::: Records shown

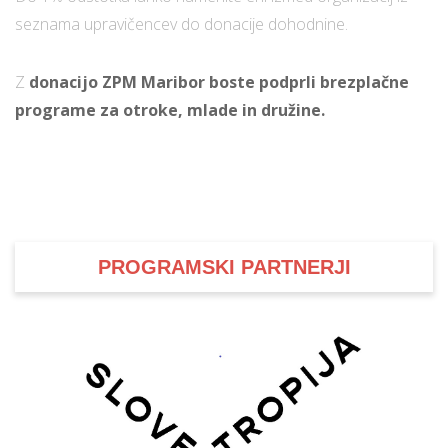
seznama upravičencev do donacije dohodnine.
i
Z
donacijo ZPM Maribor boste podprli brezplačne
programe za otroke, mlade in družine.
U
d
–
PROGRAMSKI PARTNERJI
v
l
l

::::::
::: Records shown

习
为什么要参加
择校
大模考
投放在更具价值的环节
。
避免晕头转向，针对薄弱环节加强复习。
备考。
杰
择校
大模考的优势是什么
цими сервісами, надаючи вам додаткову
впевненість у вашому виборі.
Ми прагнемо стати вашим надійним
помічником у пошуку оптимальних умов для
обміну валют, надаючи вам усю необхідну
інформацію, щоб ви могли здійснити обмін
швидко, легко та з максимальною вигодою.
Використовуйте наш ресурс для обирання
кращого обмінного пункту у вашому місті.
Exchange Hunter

::::::

• [What the task asks]:
Using the entries above, give back exactly the line containing "обміну валют, надаючи вам усю необхідну", the line containing "Exchange Hunter", and every line between them, and nothing else.

• [Output]:
обміну валют, надаючи вам усю необхідну
інформацію, щоб ви могли здійснити обмін
швидко, легко та з максимальною вигодою.
Використовуйте наш ресурс для обирання
кращого обмінного пункту у вашому місті.
Exchange Hunter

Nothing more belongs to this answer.